Examples, created by: MS Word, OpenOffice


  1. Most common kind of text – every web page and every Word document are rich text.
  2. Allows visible formatting – select text and make it bold, italic etc. Allows fonts
  3. Allows image imbedding, depending on the specific format this can be within the file itself (eg, Word documents) or through referencing (eg web pages)
  4. Can be very feature rich – templates, automated footnoting, automated table of conents etc are all possible.


  1. Extra features means compatibility suffers. Documents created in MS Word may have compatibility issues when opened in slightly different programs, eg. OpenOffice, Word Perfect, Abiword.
  2. Although you can choose various fonts for your documents these fonts will only appear on other people’s computers if they also have the same fonts installed.
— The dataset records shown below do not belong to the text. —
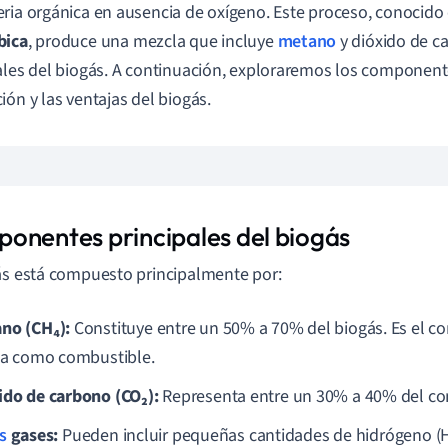
ria orgánica en ausencia de oxígeno. Este proceso, conocid
bica
, produce una mezcla que incluye
metano
y dióxido de 
ales del biogás. A continuación, exploraremos los component
ión y las ventajas del biogás.
onentes principales del biogás
ás está compuesto principalmente por:
no (CH₄):
Constituye entre un 50% a 70% del biogás. Es el 
iza como combustible.
ido de carbono (CO₂):
Representa entre un 30% a 40% del con
s
gases:
Pueden incluir pequeñas cantidades de hidrógeno (H₂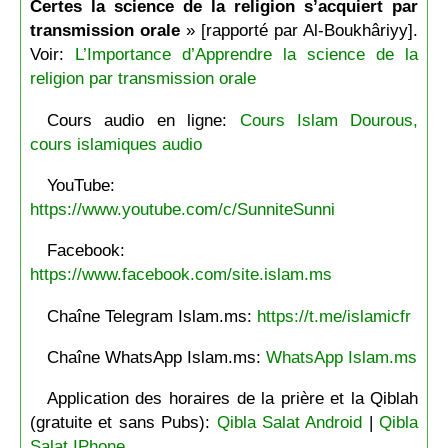
Certes la science de la religion s’acquiert par
transmission orale
» [rapporté par Al-Boukhâriyy].
Voir:
L’Importance d’Apprendre la science de la
religion par transmission orale
Cours audio en ligne:
Cours Islam Dourous,
cours islamiques audio
YouTube:
https://www.youtube.com/c/SunniteSunni
Facebook:
https://www.facebook.com/site.islam.ms
Chaîne Telegram Islam.ms:
https://t.me/islamicfr
Chaîne WhatsApp Islam.ms:
WhatsApp Islam.ms
Application des horaires de la prière et la Qiblah
(gratuite et sans Pubs):
Qibla Salat Android
|
Qibla
Salat IPhone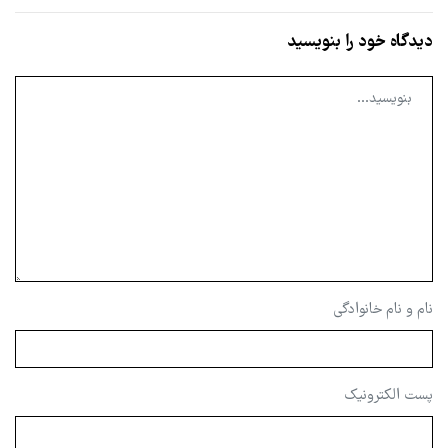
دیدگاه خود را بنویسید
نام و نام خانوادگی
پست الکترونیک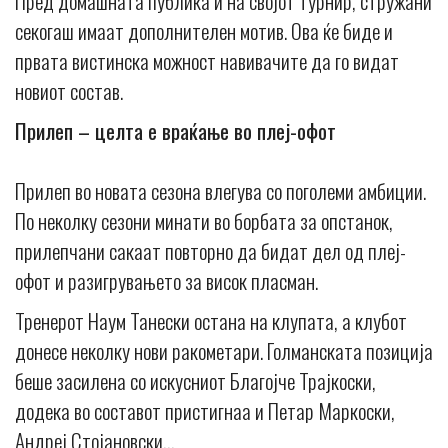
Пред домашната публика и на својот турнир, стружани
секогаш имаат дополнителен мотив. Ова ќе биде и
првата вистинска можност навивачите да го видат
новиот состав.
Прилеп – целта е враќање во плеј-офот
Прилеп во новата сезона влегува со поголеми амбиции.
По неколку сезони минати во борбата за опстанок,
прилепчани сакаат повторно да бидат дел од плеј-
офот и разигрувањето за висок пласман.
Тренерот Наум Танески остана на клупата, а клубот
донесе неколку нови ракометари. Голманската позиција
беше засилена со искусниот Благојче Трајкоски,
додека во составот пристигнаа и Петар Маркоски,
Андреј Стојановски…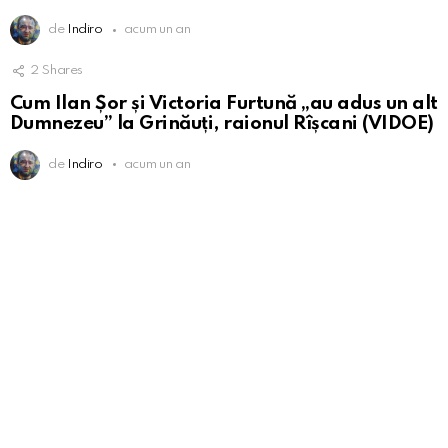
de
Indiro
acum un an
2
Shares
Cum Ilan Șor și Victoria Furtună „au adus un alt
Dumnezeu” la Grinăuți, raionul Rîșcani (VIDOE)
de
Indiro
acum un an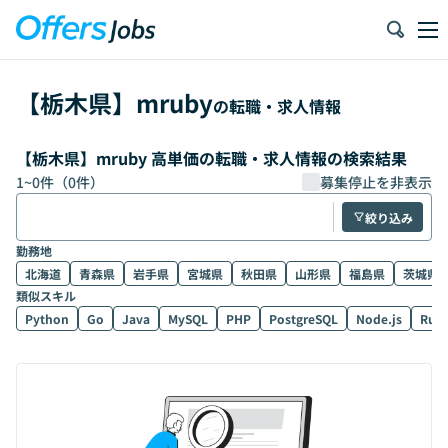
【
栃木県
】
mruby
の転職・求人情報
【栃木県】mruby 高単価の転職・求人情報の検索結果
1
~
0
件（
0
件）
募集停止を非表示
絞り込み
勤務地
北海道
青森県
岩手県
宮城県
秋田県
山形県
福島県
茨城県
類似スキル
Python
Go
Java
MySQL
PHP
PostgreSQL
Node.js
Rub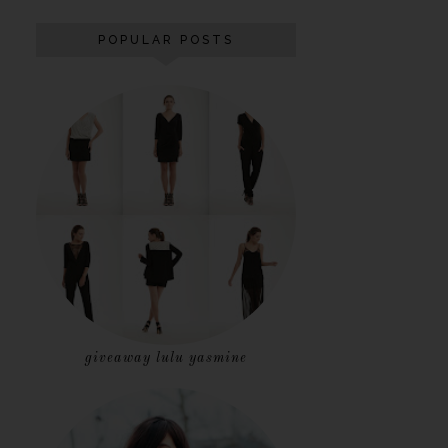
POPULAR POSTS
giveaway lulu yasmine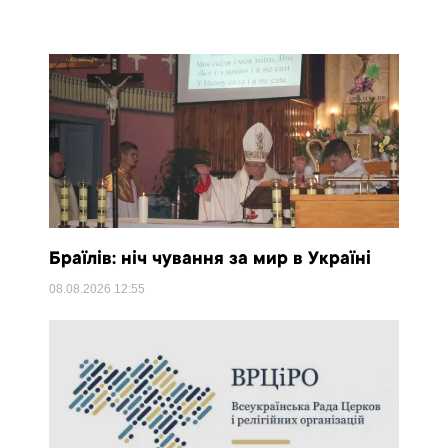
Браїлів: ніч чування за мир в Україні
08.08.2026
12:55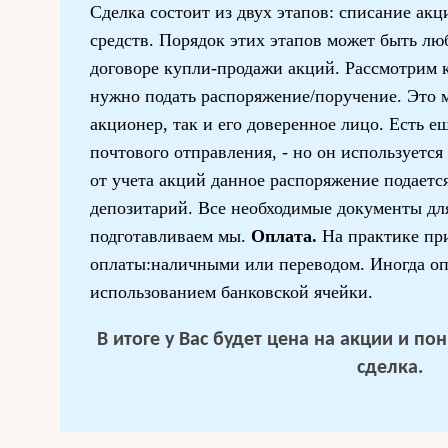
Сделка состоит из двух этапов: списание ак
средств. Порядок этих этапов может быть лю
договоре купли-продажи акций. Рассмотрим 
нужно подать распоряжение/поручение. Это м
акционер, так и его доверенное лицо. Есть е
почтового отправления, - но он используется
от учета акций данное распоряжение подается
депозитарий. Все необходимые документы дл
подготавливаем мы.
Оплата.
На практике пр
оплаты:наличными или переводом. Иногда оп
использованием банковской ячейки.
В итоге у Вас будет цена на акции и п
сделка.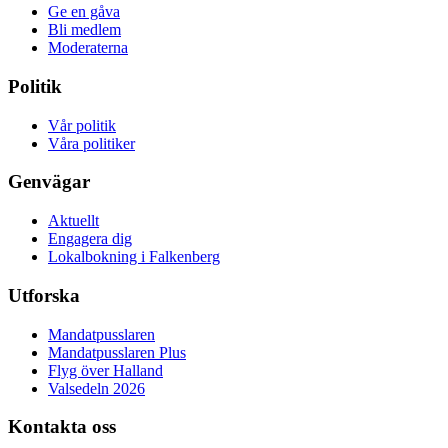
Ge en gåva
Bli medlem
Moderaterna
Politik
Vår politik
Våra politiker
Genvägar
Aktuellt
Engagera dig
Lokalbokning i Falkenberg
Utforska
Mandatpusslaren
Mandatpusslaren Plus
Flyg över Halland
Valsedeln 2026
Kontakta oss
If they don’t they’ll see a fallback option which you may not have chosen. There are ways around this.
  3. Will not look the same on every computer, settings will vary and the resulting document can be affected.

3) Image

Examples, created by: Paint, Photoshop

I might surprise some people by including this option here but I really do think that image formats are a real option (of sorts) for conveying text on a computer. The flexibility that allows the same picture format to contain a picture a funny cat or a world famous old master also allows it to hold the shape of words.
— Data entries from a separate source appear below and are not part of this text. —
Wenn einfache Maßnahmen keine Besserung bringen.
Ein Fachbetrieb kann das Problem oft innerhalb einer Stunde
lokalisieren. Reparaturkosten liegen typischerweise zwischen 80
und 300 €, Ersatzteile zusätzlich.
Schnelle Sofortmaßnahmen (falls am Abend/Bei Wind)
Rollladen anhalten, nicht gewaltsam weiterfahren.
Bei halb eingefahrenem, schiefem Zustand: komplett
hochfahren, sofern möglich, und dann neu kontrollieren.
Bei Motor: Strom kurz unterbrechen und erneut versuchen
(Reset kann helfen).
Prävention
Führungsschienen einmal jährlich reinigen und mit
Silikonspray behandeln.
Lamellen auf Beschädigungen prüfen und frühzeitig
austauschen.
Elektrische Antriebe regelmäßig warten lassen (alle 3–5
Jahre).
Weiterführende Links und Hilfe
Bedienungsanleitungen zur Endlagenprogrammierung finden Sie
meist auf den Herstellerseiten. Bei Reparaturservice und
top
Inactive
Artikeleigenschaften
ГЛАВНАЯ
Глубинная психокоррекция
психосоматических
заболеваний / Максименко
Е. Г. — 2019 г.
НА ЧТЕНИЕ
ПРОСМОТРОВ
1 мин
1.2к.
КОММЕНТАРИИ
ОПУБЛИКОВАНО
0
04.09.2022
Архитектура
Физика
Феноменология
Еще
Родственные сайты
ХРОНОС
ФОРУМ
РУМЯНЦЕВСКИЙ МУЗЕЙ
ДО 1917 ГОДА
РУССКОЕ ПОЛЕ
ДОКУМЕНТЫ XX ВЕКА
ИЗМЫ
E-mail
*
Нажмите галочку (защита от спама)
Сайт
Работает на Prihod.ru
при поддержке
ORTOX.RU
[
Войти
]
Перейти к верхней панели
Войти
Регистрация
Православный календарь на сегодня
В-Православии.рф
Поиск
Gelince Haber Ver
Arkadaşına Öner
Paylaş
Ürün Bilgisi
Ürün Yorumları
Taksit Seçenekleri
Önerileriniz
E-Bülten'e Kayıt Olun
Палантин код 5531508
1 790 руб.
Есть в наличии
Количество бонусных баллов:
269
  1. Document looks exactly as it did on your computer for everyone
  2. Very easily shared between users – every modern computer can understand the common picture formats, so no need for specialist software to view it.
  3. Very, very good for diagrams. Will look exactly as intended, allows full colour and photorealistic images to included directly with the text.
  4. Very flexible layout – not bound by justification or layout tags, can put elements in anywhere on the document


  1. Very big files for email etc (the Pirate Bay image was 1 megabyte for 7 words)
  2. Can be hard to edit, and editing it well requires specialist software that’s hard to use
  3. Can be hard to add extra pages
  4. Not actually text – only an image so can’t be copied and manipulated like a text document

4) Device Independent formats

Examples, created by: Acrobat, Foxit, TeX


  1. Will look the same on every computer (is device independent). Designed to be transferred between computers
  2. Allows you to rely on page, line numbers because it is identical to each user
  3. Allows direct embedding of images, allows for diagrams to be laid in text exactly where intended by the creator
  4. Is still text, so can be copied and pasted as text. Possible to also have original image as well as text, for example if scanning a book, in the same document
  5. Can be pretty immutable, so provides quite a good historical reference. (eg, harder to edit a PDF report from Westlaw than an RTF)
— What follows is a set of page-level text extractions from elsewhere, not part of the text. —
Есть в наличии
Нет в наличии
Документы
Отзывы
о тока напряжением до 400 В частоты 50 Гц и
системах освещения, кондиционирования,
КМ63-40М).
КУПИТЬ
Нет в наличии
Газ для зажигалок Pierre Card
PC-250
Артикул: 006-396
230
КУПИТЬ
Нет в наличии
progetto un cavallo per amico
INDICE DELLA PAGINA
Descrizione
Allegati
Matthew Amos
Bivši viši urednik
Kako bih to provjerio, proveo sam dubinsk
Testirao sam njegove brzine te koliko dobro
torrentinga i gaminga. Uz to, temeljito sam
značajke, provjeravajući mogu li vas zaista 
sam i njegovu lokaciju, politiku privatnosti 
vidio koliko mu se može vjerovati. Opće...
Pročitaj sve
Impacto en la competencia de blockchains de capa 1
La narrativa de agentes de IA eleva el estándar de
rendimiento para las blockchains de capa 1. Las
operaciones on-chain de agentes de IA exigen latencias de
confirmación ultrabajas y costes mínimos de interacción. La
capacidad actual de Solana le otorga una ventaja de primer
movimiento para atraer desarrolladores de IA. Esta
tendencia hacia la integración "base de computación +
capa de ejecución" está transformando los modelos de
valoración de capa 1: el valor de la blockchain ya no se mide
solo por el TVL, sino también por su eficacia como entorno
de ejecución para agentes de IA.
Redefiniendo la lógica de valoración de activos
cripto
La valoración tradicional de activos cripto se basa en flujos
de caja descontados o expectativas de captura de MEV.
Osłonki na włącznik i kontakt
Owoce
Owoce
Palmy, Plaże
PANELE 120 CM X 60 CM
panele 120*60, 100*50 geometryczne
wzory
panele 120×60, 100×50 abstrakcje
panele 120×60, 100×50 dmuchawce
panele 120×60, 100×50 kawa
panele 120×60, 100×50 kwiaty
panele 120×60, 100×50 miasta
  1. Can be “annoying” – that is if you’re browsing the internet and you come across a PDF document your browser will need to load an external reader.
  2. Can be expensive. PDF is officially created by Acrobat and that is not cheap. On the other hand DVI,free PDF and so on are open-source and can be produced by many different formats.
  3. Can be pretty immutable, it can be difficult to just change something in a PDF document.

Now, if I point you to 4ii) I think I will show you a huge reason to like PDF (and other device independent formats). The reason here is to look at the ability to rely on the page numbers – so that useful summation of a case’s ratio at the bottom of page 4 is at the bottom of page 4, on everyone’s computer.

I can’t really understand why you would email someone a PDF version of a letter instead of writing your message in the email itself. I find that strange but I don’t think that means that the format is annoying. Feel free to use these formats in your own workflow. They’re good.